If we want to be able to heal disease instantly as Christ Jesus did and as Mary Baker Eddy was able to do, we must first understand that God’s man is not a sinner and there is no other real man but God’s man.  “Jesus came announcing Truth, and saying not only “the kingdom of God is at hand,” but “the kingdom of God is within you.” Hence there is no sin, for God's kingdom is everywhere and supreme, and it follows that the human kingdom is nowhere, and must be unreal.” (No 35:24–28).  

Obviously those words are empty if we are not first proving the powerlessness of sin in our own lives, by purifying our thoughts, motives and actions, by obeying God’s commandments, and by seeing only God’s pure, holy creation everywhere.  

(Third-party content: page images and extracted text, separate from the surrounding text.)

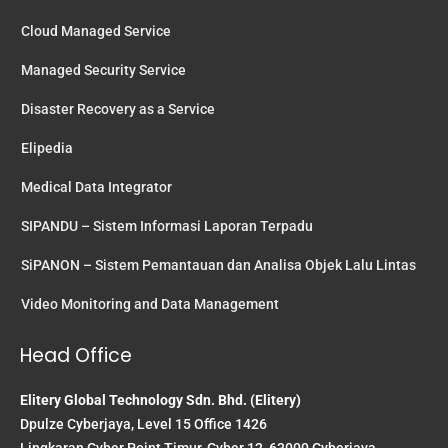
Cloud Managed Service
Managed Security Service
Disaster Recovery as a Service
Elipedia
Medical Data Integrator
SIPANDU – Sistem Informasi Laporan Terpadu
SiPANON – Sistem Pemantauan dan Analisa Objek Lalu Lintas
Video Monitoring and Data Management
Head Office
Elitery Global Technology Sdn. Bhd. (Elitery)
Dpulze Cyberjaya, Level 15 Office 1426
Lingkaran Cyber Point Timur, Cyber 12, 63000 Cyberjaya,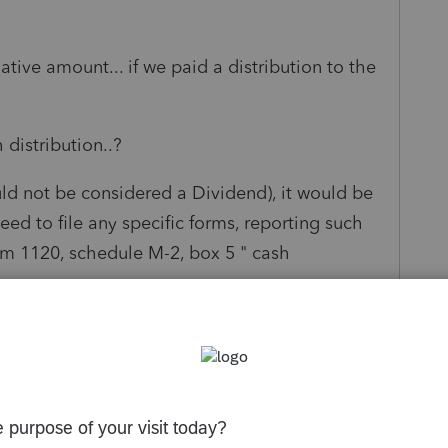
ve amount... if we paid a distribution to the
distribution..?
ould not be considered a Dividend), it would be
ed to file any specific forms, reporting such
form 1120, schedule M-2, box 5 " cash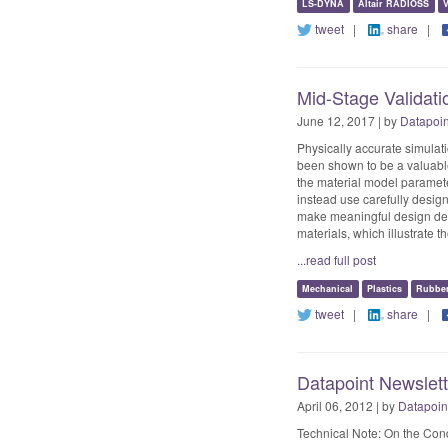
LS-DYNA
Altair RADIOSS
V
tweet
|
share
|
Mid-Stage Validati
June 12, 2017 | by
Datapoi
Physically accurate simulati
been shown to be a valuable 
the material model parameter
instead use carefully design
make meaningful design decis
materials, which illustrate t
...read full post
Mechanical
Plastics
Rubbe
tweet
|
share
|
Datapoint Newslett
April 06, 2012 | by
Datapoin
Technical Note: On the Condi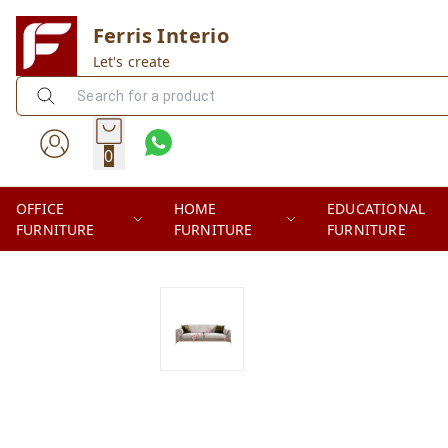
Ferris Interio
Let's create
0
OFFICE
HOME
EDUCATIONAL
FURNITURE
FURNITURE
FURNITURE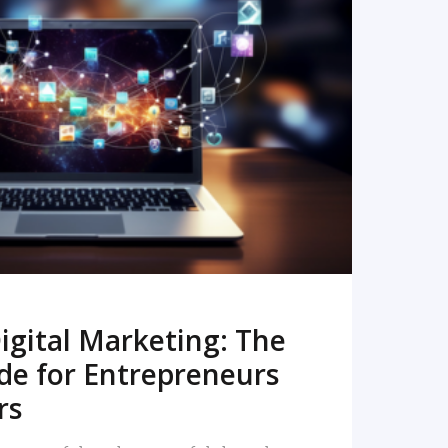
READ MORE
igital Marketing: The
de for Entrepreneurs
rs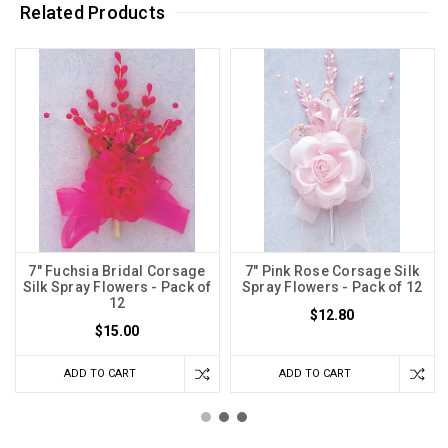
Related Products
7" Fuchsia Bridal Corsage
7" Pink Rose Corsage Silk
Silk Spray Flowers - Pack of
Spray Flowers - Pack of 12
12
$12.80
$15.00
ADD TO CART
ADD TO CART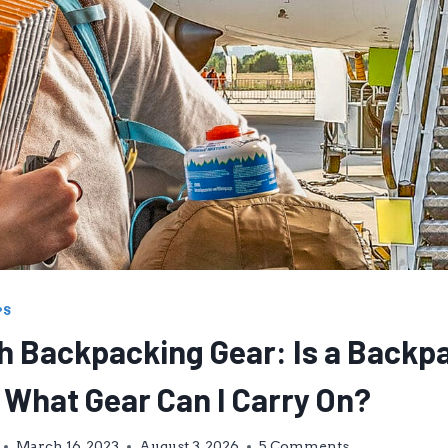
PS
th Backpacking Gear: Is a Backp
 What Gear Can I Carry On?
March 16, 2023
August 3, 2026
5 Comments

“Sooner of later the whole human race will learn that, in proportion as the spotless selfhood of God is understood, human nature will be renovated, and man will receive a higher selfhood, derived from God, and the redemption of mortals from sin, sickness and death be established on everlasting foundations.”
(Un. 6:4).

The New Century

  ….  
   Tis writ on earth, on leaf and flower:
    Love hath one race, one realm, one power.
    Dear God! how great, how good Thou art
    To heal humanity's sore heart;
    To probe the wound, then pour the balm -
    A life perfected, strong and calm.
    The dark domain of pain and sin
    Surrenders - Love doth enter in,
    And peace is won, and lost is vice:
    Right reigns, and blood was not its price.